A couple of things that I find suboptimal in this setup:

when a change to the table in the database is made, targets does detect the changes.
the dependencies in the res target are not used directly as the table_X targets themselves are more or less placeholders.
the tar_hook_before() feels a bit hackish, there might be a more elegant way to make sure that the connection is handled correctly, but it's ok overall.
for large datasets, the hash_table() function will take a long time as all data is returned back into R before it is hashed. Unfortunately, SQL does not have a hash-function of a table. While SQL Server and sqlite seem to have a hashing functionality, others like duckdb do not have this functionality (yet). This can be optimized by heuristically summarizing the table in some other way though.

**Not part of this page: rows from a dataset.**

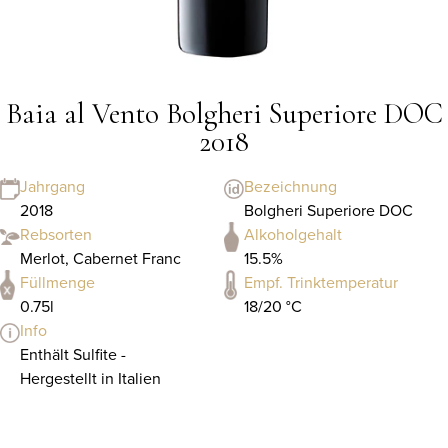
Baia al Vento Bolgheri Superiore DOC
2018
Jahrgang
Bezeichnung
2018
Bolgheri Superiore DOC
Rebsorten
Alkoholgehalt
Merlot, Cabernet Franc
15.5%
Füllmenge
Empf. Trinktemperatur
0.75l
18/20 °C
Info
Enthält Sulfite -
Hergestellt in Italien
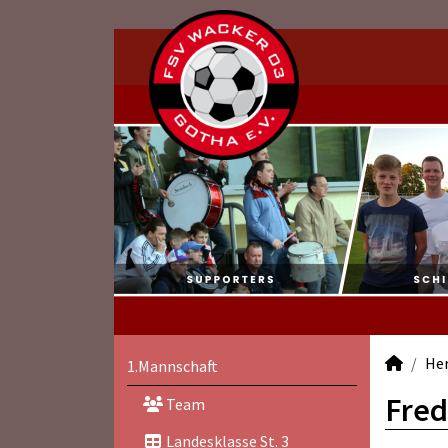
He
1.Mannschaft
Fred
Team
Landesklasse St. 3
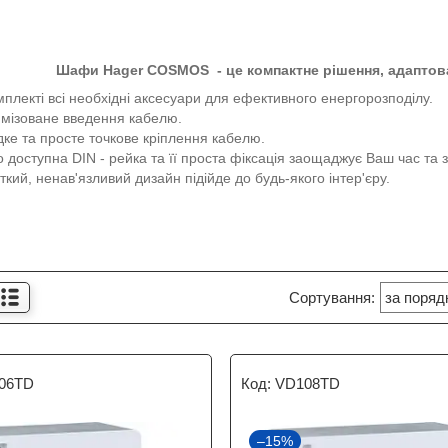
Шафи Hager COSMOS - це компактне рішення, адаптов
мплекті всі необхідні аксесуари для ефективного енергорозподілу.
мізоване введення кабелю.
ке та просте точкове кріплення кабелю.
о доступна DIN - рейка та її проста фіксація заощаджує Ваш час та 
ткий, ненав'язливий дизайн підійде до будь-якого інтер'єру.
06TD
VD108TD
–15%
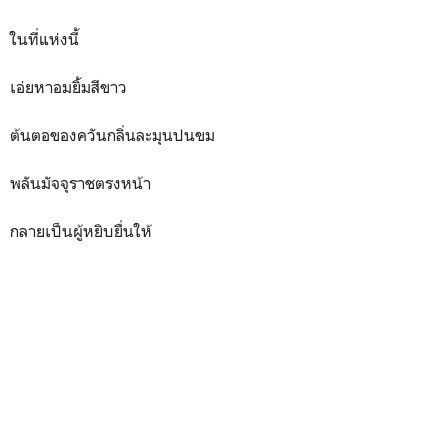
ในที่แห่งนี้
เอ่ยหาอมยิ้มสีขาว
ต้นตอของควันกลิ่นละมุนปนขม
พลันมัจจุราชตรงหน้า
กลายเป็นผู้หยิบยื่นให้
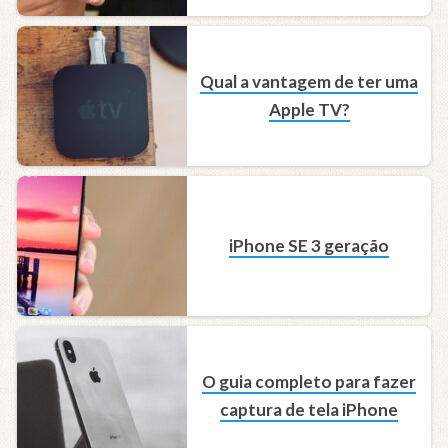
Qual a vantagem de ter uma
Apple TV?
iPhone SE 3 geração
O guia completo para fazer
captura de tela iPhone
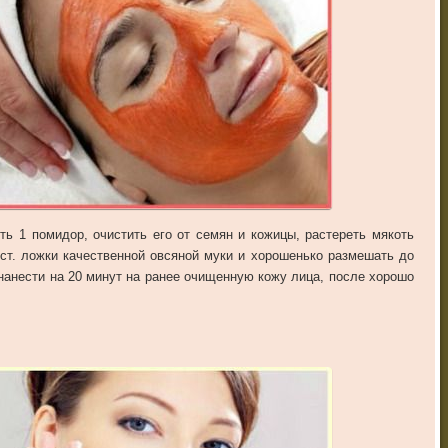
ь 1 помидор, очистить его от семян и кожицы, растереть мякоть
 ст. ложки качественной овсяной муки и хорошенько размешать до
анести на 20 минут на ранее очищенную кожу лица, после хорошо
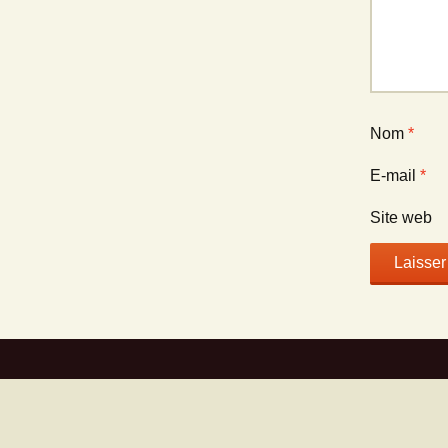
Nom
*
E-mail
*
Site web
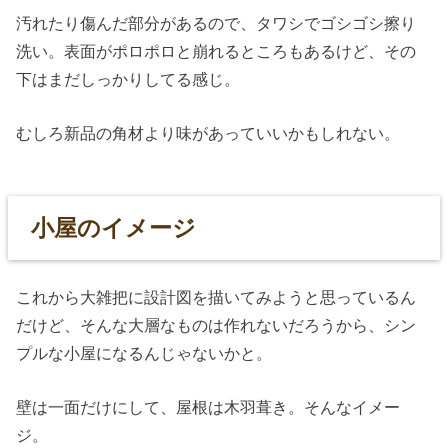
汚れたり傷んだ部分があるので、タワシでゴシゴシ擦り
洗い。表面がポロポロと崩れるところもあるけど、その
下はまだしっかりしてる感じ。
むしろ新品の角材より味があっていいかもしれない。
小屋のイメージ
これから大雑把に設計図を描いてみようと思っているん
だけど、そんな大層なものは作れないだろうから、シン
プルな小屋になるんじゃないかと。
壁は一面だけにして、屋根は木羽葺き。そんなイメー
ジ。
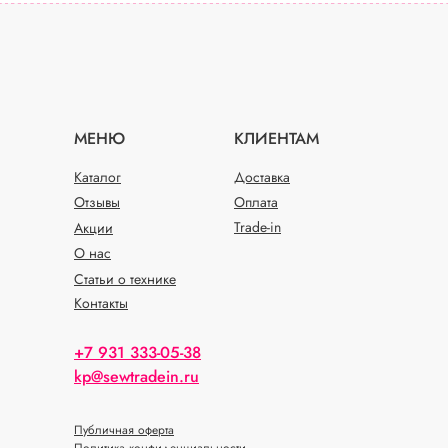
МЕНЮ
КЛИЕНТАМ
Каталог
Доставка
Отзывы
Оплата
Trade-in
Акции
О нас
Статьи о технике
Контакты
+7 931 333-05-38
kp@sewtradein.ru
Публичная оферта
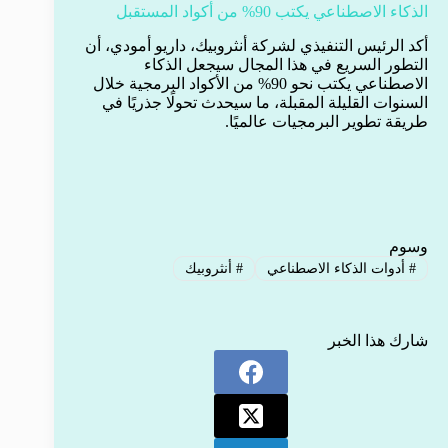
الذكاء الاصطناعي يكتب 90% من أكواد المستقبل
أكد الرئيس التنفيذي لشركة أنثروبيك، داريو أمودي، أن
التطور السريع في هذا المجال سيجعل الذكاء
الاصطناعي يكتب نحو 90% من الأكواد البرمجية خلال
السنوات القليلة المقبلة، ما سيحدث تحولًا جذريًا في
طريقة تطوير البرمجيات عالميًا.
وسوم
#
أدوات الذكاء الاصطناعي
#
أنثروبيك
شارك هذا الخبر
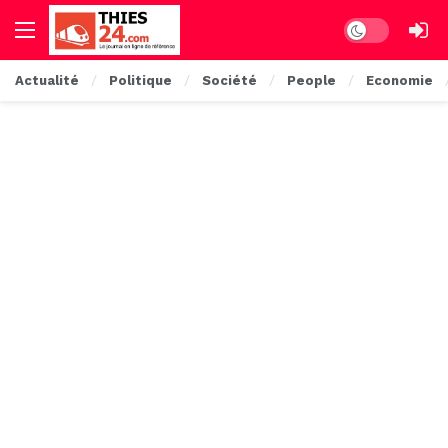
Dark mode
Actualité
Politique
Société
People
Economie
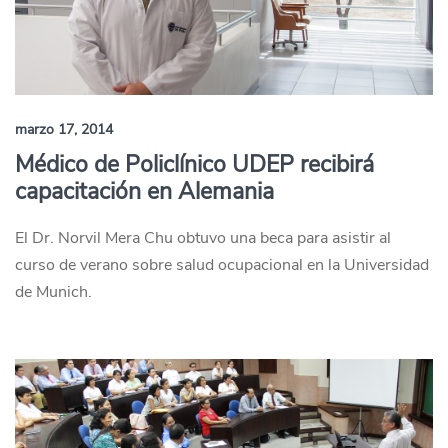
marzo 17, 2014
Médico de Policlínico UDEP recibirá
capacitación en Alemania
El Dr. Norvil Mera Chu obtuvo una beca para asistir al
curso de verano sobre salud ocupacional en la Universidad
de Munich.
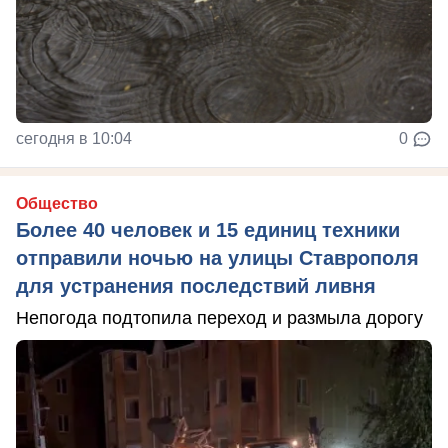
сегодня в 10:04
0
Общество
Более 40 человек и 15 единиц техники
отправили ночью на улицы Ставрополя
для устранения последствий ливня
Непогода подтопила переход и размыла дорогу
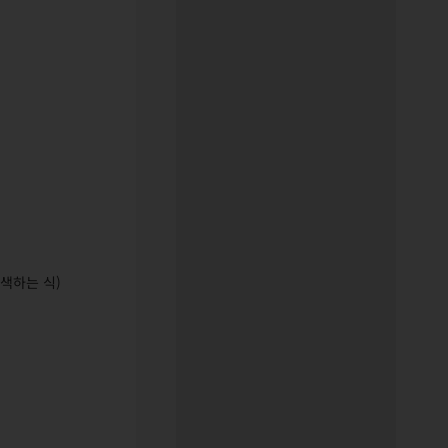
색하는 식)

It would be great to have something like tar_target(table_X, ..., format = "dbi-table") or something similar, that allows to check if the data in the table has changed, but which can also be used in a way like this DBI::dbReadTable(con, table_X), so that the report_table() actually uses the dependencies.

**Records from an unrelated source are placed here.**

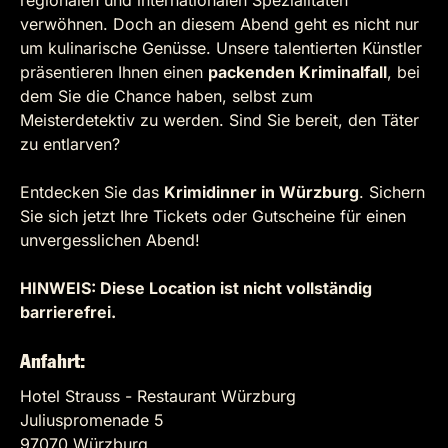
regionalen und internationalen Spezialitäten
verwöhnen. Doch an diesem Abend geht es nicht nur
um kulinarische Genüsse. Unsere talentierten Künstler
präsentieren Ihnen einen
packenden Kriminalfall
, bei
dem Sie die Chance haben, selbst zum
Meisterdetektiv zu werden. Sind Sie bereit, den Täter
zu entlarven?
Entdecken Sie das
Krimidinner in Würzburg
. Sichern
Sie sich jetzt Ihre Tickets oder Gutscheine für einen
unvergesslichen Abend!
HINWEIS: Diese Location ist nicht vollständig
barrierefrei.
Anfahrt:
Hotel Strauss - Restaurant Würzburg
Juliuspromenade 5
97070 Würzburg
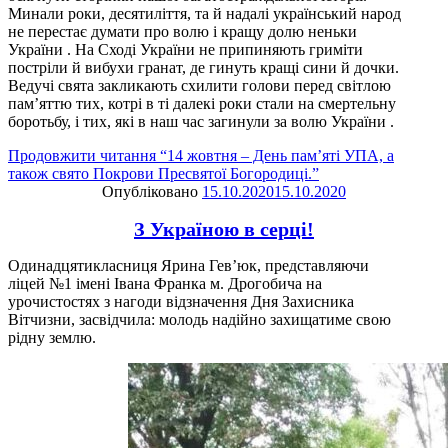
Минали роки, десятиліття, та й надалі український народ
не перестає думати про волю і кращу долю неньки
України . На Сході України не припиняють гриміти
постріли й вибухи гранат, де гинуть кращі сини й дочки.
Ведучі свята закликають схилити голови перед світлою
пам’яттю тих, котрі в ті далекі роки стали на смертельну
боротьбу, і тих, які в наш час загинули за волю України .
Продовжити читання
“14 жовтня – День пам’яті УПА, а
також свято Покрови Пресвятої Богородиці.”
Опубліковано
15.10.2020
15.10.2020
З Україною в серці!
Одинадцятикласниця Ярина Гев’юк, представляючи
ліцей №1 імені Івана Франка м. Дрогобича на
урочистостях з нагоди відзначення Дня Захисника
Вітчизни, засвідчила: молодь надійно захищатиме свою
рідну землю.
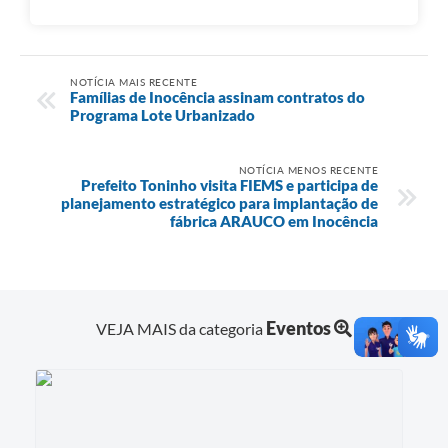
NOTÍCIA MAIS RECENTE
Famílias de Inocência assinam contratos do
Programa Lote Urbanizado
NOTÍCIA MENOS RECENTE
Prefeito Toninho visita FIEMS e participa de
planejamento estratégico para implantação de
fábrica ARAUCO em Inocência
Eventos
VEJA MAIS da categoria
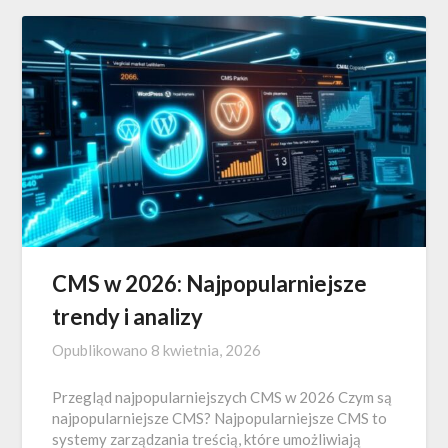
CMS w 2026: Najpopularniejsze
trendy i analizy
Opublikowano
8 kwietnia, 2026
Przegląd najpopularniejszych CMS w 2026 Czym są
najpopularniejsze CMS? Najpopularniejsze CMS to
systemy zarządzania treścią, które umożliwiają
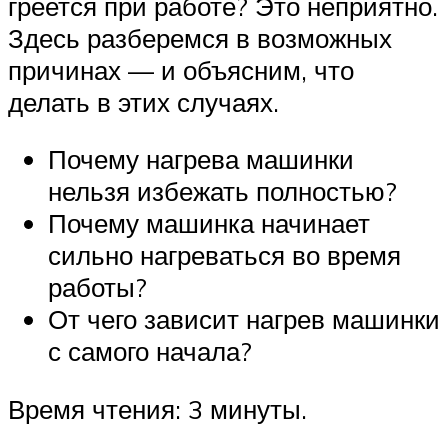
греется при работе? Это неприятно.
Здесь разберемся в возможных
причинах — и объясним, что
делать в этих случаях.
Почему нагрева машинки
нельзя избежать полностью?
Почему машинка начинает
сильно нагреваться во время
работы?
От чего зависит нагрев машинки
с самого начала?
Время чтения: 3 минуты.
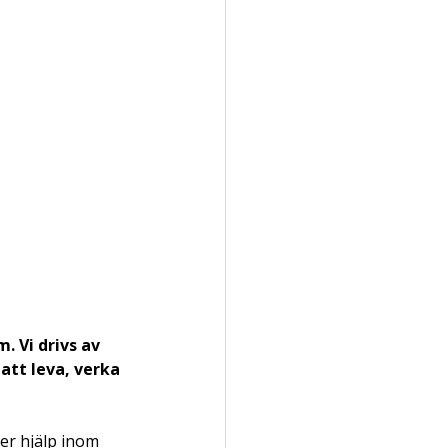
. Vi drivs av 
att leva, verka 
der hjälp inom 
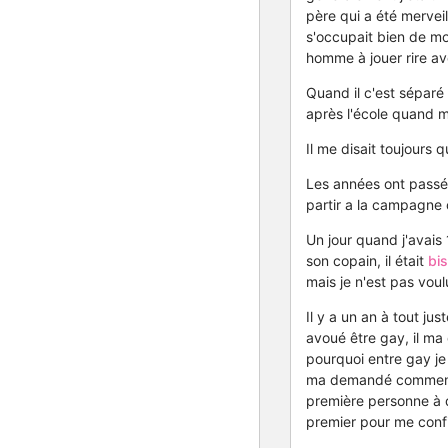
père qui a été mervei
s'occupait bien de moi
homme à jouer rire av
Quand il c'est séparé
après l'école quand m
Il me disait toujours qu
Les années ont passé j
partir a la campagne o
Un jour quand j'avais 
son copain, il était
bi
mais je n'est pas voulu
Il y a un an à tout jus
avoué être gay, il ma 
pourquoi entre gay je c
ma demandé comment a
première personne à qui
premier pour me confié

Note I have posted a similar question to SO. But this example here is better imo.

What are your thoughts on this? Is this something that you think belongs to targets and adds value to other users?
I am happy to help on this and

wlandau · 2023-10-04T16:20:14Z

wlandau
Oct 4, 2023
Maintainer

Interesting pattern.

when a change to the table in the database is made, targets does [not] detect the changes.

Unfortunately targets is not designed for this, but maybe it might be possible to protect the database from modifications outside the pipeline.

the dependencies in the res target are not used directly as the table_X targets themselves are more or less placeholders.

It might take more engineering, but you might write a wrapper that accepts a hash and a name and returns the table in memory. In the process, you could even check the expected hash against the hash of the data you just queried, then error out if they disagree. Could help with the previous point.

the tar_hook_before() feels a bit hackish, there might be a more elegant way to make sure that the connection is handled correctly, but it's ok overall.

You may wish to write special wrappers around DB queries which create and destroy the connection object on each query.

for large datasets, the hash_table() function will take a long time as all data is returned back into R before it is hashed. Unfortunately, SQL does not have a hash-function of a table. While SQL Server and sqlite seem to have a hashing functionality, others like duckdb do not have this functionality (yet). This can be optimized by heuristically summarizing the table in some other way though.

Time stamps are much faster, and targets sometimes uses them to avoid hashing. The tricky part about relying on POSIX file timestamps too much is that some hard drives have extremely poor precision (up to 2 seconds in some cases). But if you know your database supports sub-millisecond or sub-nanosecond timestamps, that may work in your case.

It would be great to have something like tar_target(table_X, ..., format = "dbi-table") or something similar, that allows to check if the data in the table has changed, but which can also be used in a way like this DBI::dbReadTable(con, table_X), so that the report_table() actually uses the dependencies.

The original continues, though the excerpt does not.